In the wake of Nosferatu, let’s not forget the hotness of Bram Stoker’s Dracula
If you want takeaway from Robert Eggers’ Nosferatu was “Damn… Ellen is a quiet freak 👀”, I want you to know that Ellen (Lily-Rose Depp) is far from the freakiest character in a Dracula amendment.
(Ed. remark: Spoilers ahead Nosferatu (2024), Dracula by Bram Stoker (1992), and Dracula in general.)
I’ve seen mixed reactions to Ellen’s desire to work with the vampiric Count Orlok. Some people think Nosferatu was just the right amount of horny. Others think so at horny. And some, like me, think it could have been hotter!
Maybe that’s just because I was thinking all the time Dracula by Bram Stoker (1992) in all its hot, campy glory.
Starring Keanu Reeves in what is widely considered one of his worst roles (along with Winona Ryder and Gary Oldman), Dracula by Bram Stoker is unabashedly campy and over-the-top – something I personally believe in all of it Dracula adjustments must be made. Director Francis Ford Coppola played up the decadence and hedonism in the film, with beautiful set design, lavish costumes and a lot of characters going crazy.
Unlike Eggers’ Nosferatualmost every character Dracula (1992) is hot. There’s Miss Lucy Westenra and her three potential suitors that she can’t possibly choose between (one of them is a cowboy; not that it matters for the hotness meter, but I just have to emphasize that there’s a cowboy in there Dracula). She and Mina also have a deep, intimate, homoerotic friendship. Jonathan Harker (Keanu Reeves) has a strange ghost orgy with Dracula’s monstrous brides.

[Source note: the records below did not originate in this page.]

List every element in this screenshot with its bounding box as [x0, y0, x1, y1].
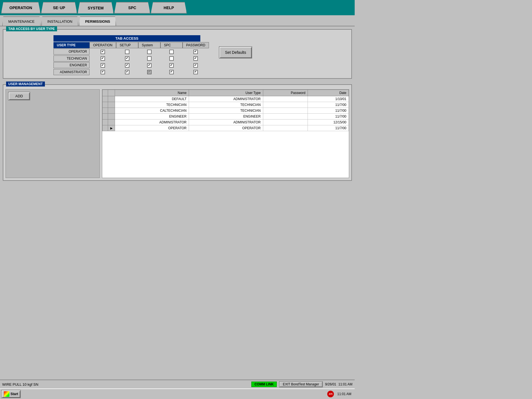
- cell-date: 11/7/00: [308, 108, 349, 114]
- col-spc: SPC: [160, 42, 183, 48]
- checkbox-icon-2-4[interactable]: [193, 63, 198, 68]
- cell-user_type: OPERATOR: [189, 125, 263, 131]
- checkbox-icon-0-4[interactable]: [193, 50, 198, 54]
- checkbox-icon-0-2[interactable]: [147, 50, 152, 54]
- nav-tab-operation[interactable]: OPERATION: [1, 2, 40, 14]
- row-selector[interactable]: [103, 125, 108, 131]
- th-password: Password: [263, 90, 308, 96]
- checkbox-2-3[interactable]: [160, 62, 183, 69]
- checkbox-1-0[interactable]: [89, 55, 116, 62]
- nav-tab-setup[interactable]: SE↑UP: [41, 2, 77, 14]
- cell-name: ADMINISTRATOR: [115, 120, 189, 125]
- row-arrow: ▶: [108, 125, 115, 131]
- cell-password: [263, 102, 308, 108]
- cell-name: TECHNICIAN: [115, 102, 189, 108]
- checkbox-icon-2-2[interactable]: [147, 63, 152, 68]
- checkbox-0-3[interactable]: [160, 48, 183, 55]
- checkbox-2-2[interactable]: [138, 62, 160, 69]
- cell-date: 11/7/00: [308, 102, 349, 108]
- users-table: Name User Type Password Date DEFAULTADMI…: [102, 90, 349, 131]
- users-table-panel: Name User Type Password Date DEFAULTADMI…: [102, 89, 349, 178]
- nav-tab-spc[interactable]: SPC: [114, 2, 150, 14]
- checkbox-1-1[interactable]: [116, 55, 138, 62]
- row-selector[interactable]: [103, 120, 108, 125]
- arrow-icon: ▶: [110, 126, 112, 130]
- checkbox-3-0[interactable]: [89, 69, 116, 76]
- checkbox-icon-1-1[interactable]: [125, 56, 129, 61]
- table-row[interactable]: CALTECHNICIANTECHNICIAN11/7/00: [103, 108, 349, 114]
- user-type-cell-0: OPERATOR: [53, 49, 89, 55]
- nav-tab-system[interactable]: SYSTEM: [78, 2, 114, 14]
- th-name: Name: [115, 90, 189, 96]
- cell-user_type: ADMINISTRATOR: [189, 96, 263, 102]
- table-row[interactable]: ADMINISTRATORADMINISTRATOR12/15/00: [103, 120, 349, 125]
- table-row[interactable]: DEFAULTADMINISTRATOR1/10/01: [103, 96, 349, 102]
- user-management-section: USER MANAGEMENT ADD Name User Type Passw…: [3, 84, 352, 181]
- checkbox-3-4[interactable]: [183, 69, 209, 76]
- row-arrow: [108, 96, 115, 102]
- user-type-header: USER TYPE: [53, 42, 89, 48]
- cell-password: [263, 120, 308, 125]
- cell-name: DEFAULT: [115, 96, 189, 102]
- checkbox-2-4[interactable]: [183, 62, 209, 69]
- checkbox-icon-2-1[interactable]: [125, 63, 129, 68]
- checkbox-3-1[interactable]: [116, 69, 138, 76]
- main-content: TAB ACCESS BY USER TYPE TAB ACCESS USER …: [0, 26, 355, 245]
- user-mgmt-title: USER MANAGEMENT: [6, 82, 45, 87]
- cell-date: 11/7/00: [308, 114, 349, 120]
- checkbox-0-1[interactable]: [116, 48, 138, 55]
- checkbox-3-2[interactable]: [138, 69, 160, 76]
- user-type-cell-2: ENGINEER: [53, 62, 89, 68]
- checkbox-icon-1-3[interactable]: [169, 56, 174, 61]
- checkbox-icon-0-3[interactable]: [169, 50, 174, 54]
- checkbox-icon-1-4[interactable]: [193, 56, 198, 61]
- checkbox-1-2[interactable]: [138, 55, 160, 62]
- sub-tab-installation[interactable]: INSTALLATION: [41, 16, 79, 26]
- cell-password: [263, 108, 308, 114]
- cell-password: [263, 96, 308, 102]
- checkbox-icon-0-0[interactable]: [101, 50, 105, 54]
- cell-user_type: ENGINEER: [189, 114, 263, 120]
- checkbox-0-4[interactable]: [183, 48, 209, 55]
- checkbox-2-0[interactable]: [89, 62, 116, 69]
- checkbox-0-0[interactable]: [89, 48, 116, 55]
- checkbox-1-3[interactable]: [160, 55, 183, 62]
- row-selector[interactable]: [103, 102, 108, 108]
- table-row[interactable]: ▶OPERATOROPERATOR11/7/00: [103, 125, 349, 131]
- checkbox-icon-3-2[interactable]: [147, 70, 152, 74]
- sub-tab-permissions[interactable]: PERMISSIONS: [79, 16, 116, 26]
- table-row[interactable]: ENGINEERENGINEER11/7/00: [103, 114, 349, 120]
- cell-password: [263, 114, 308, 120]
- checkbox-0-2[interactable]: [138, 48, 160, 55]
- add-button[interactable]: ADD: [8, 92, 30, 100]
- th-user-type: User Type: [189, 90, 263, 96]
- cell-name: CALTECHNICIAN: [115, 108, 189, 114]
- sub-tab-maintenance[interactable]: MAINTENANCE: [2, 16, 41, 26]
- checkbox-icon-1-0[interactable]: [101, 56, 105, 61]
- checkbox-icon-3-1[interactable]: [125, 70, 129, 74]
- cell-name: ENGINEER: [115, 114, 189, 120]
- checkbox-1-4[interactable]: [183, 55, 209, 62]
- checkbox-icon-2-0[interactable]: [101, 63, 105, 68]
- row-selector[interactable]: [103, 114, 108, 120]
- table-row[interactable]: TECHNICIANTECHNICIAN11/7/00: [103, 102, 349, 108]
- cell-password: [263, 125, 308, 131]
- th-selector: [103, 90, 108, 96]
- checkbox-icon-3-0[interactable]: [101, 70, 105, 74]
- cell-date: 11/7/00: [308, 125, 349, 131]
- nav-tab-help[interactable]: HELP: [151, 2, 187, 14]
- row-selector[interactable]: [103, 108, 108, 114]
- tab-access-title: TAB ACCESS BY USER TYPE: [6, 26, 57, 31]
- checkbox-icon-3-4[interactable]: [193, 70, 198, 74]
- checkbox-2-1[interactable]: [116, 62, 138, 69]
- checkbox-icon-1-2[interactable]: [147, 56, 152, 61]
- left-panel: ADD: [6, 89, 100, 178]
- set-defaults-button[interactable]: Set Defaults: [219, 46, 252, 59]
- row-selector[interactable]: [103, 96, 108, 102]
- checkbox-icon-3-3[interactable]: [169, 70, 174, 74]
- checkbox-icon-2-3[interactable]: [169, 63, 174, 68]
- tab-access-section: TAB ACCESS BY USER TYPE TAB ACCESS USER …: [3, 29, 352, 79]
- row-arrow: [108, 108, 115, 114]
- checkbox-icon-0-1[interactable]: [125, 50, 129, 54]
- checkbox-3-3[interactable]: [160, 69, 183, 76]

But the scene that I think best illustrates the difference between them Nosferatu (2024)’s hotness and Dracula by Bram Stoker is the one where Dracula (Oldman) visits Mina Harker (Ryder).

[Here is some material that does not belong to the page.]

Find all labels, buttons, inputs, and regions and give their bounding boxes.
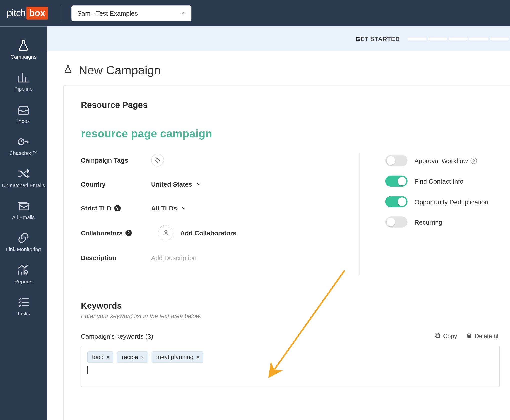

In this version of Draculathe count believes that Mina is the reincarnation of his beloved bride Elisabeta. His fixation on her is not just because he craves her blood, but because he wants to make her his immortal lover. It’s a bit like the psychic connection between Orlok and Ellen in Eggers’ version, but what makes it even juicier is that Mina not have some connection with Dracula. He just walked in – all friendly, charismatic and European – to woo her, and although Mina loves Jonathan, she is entranced by this mysterious stranger and falls under his spell.
So when he comes to her room late at night to feast on her blood and turn her into a vampire, it’s intense and tortured and just… delicious – and they never even have sex. But they writhe in bed as Mina moans in his arms. Dracula has doubts and does not want to condemn the woman he loves to this unlife. But she begs him to make her his and then looks him straight in the eyes as she lowers her head and licks blood from an open wound in his chest!
Compared to Mina and Dracula, the scene of Orlok and Ellen in Eggers’ Nosferatu is almost tame. That’s wild, because Mina and Dracula don’t even really fuck. But there’s more mutual obsession, more heightened passion, more focus on both characters’ internal struggles. This isn’t a sacrifice Mina is making to save the world; it’s a selfish decision that could potentially spell doom, but one she makes because she wants it so damn bad.
Eggers’ Nosferatu is more in line with FW Murnau’s original 1922 silent film (itself a loose adaptation of Dracula), where the ending is more elegiac and sad. In this case, the scene with Orlok should not be the culmination of her desires. Making it super hot would undermine the poignancy.
However, Coppola’s Dracula really leans into the hotness all around. So it makes sense that the night Mina and Dracula share is based on mutual love and desire, even as certain doom looms. That’s what makes it so intriguing!
And I say this as someone who normally hates modern adaptations that lean toward the Dracula x Mina of it all (justice for Jonathan Harker, wife). The 1992 Dracula scene was just so erotic that it completely sold me.
Into the horniness Dracula is not a modern perversion. It’s actually the right way to adapt the source material. Vampires have historically represented taboo, especially when it comes down to it sexualityand Stoker’s original Dracula was no exception. Different filmmakers will play on different aspects of the themes in the story. But Coppola has nailed that particular vibe of mutually destructive horniness that is so specifically aimed at me – and at anyone who might have wanted Eggers’ version to more openly embrace the indulgent sexuality portrayed by the source material.
Dracula by Bram Stoker is available for rent on Amazon Video and YouTube. Nosferatu is in theaters now.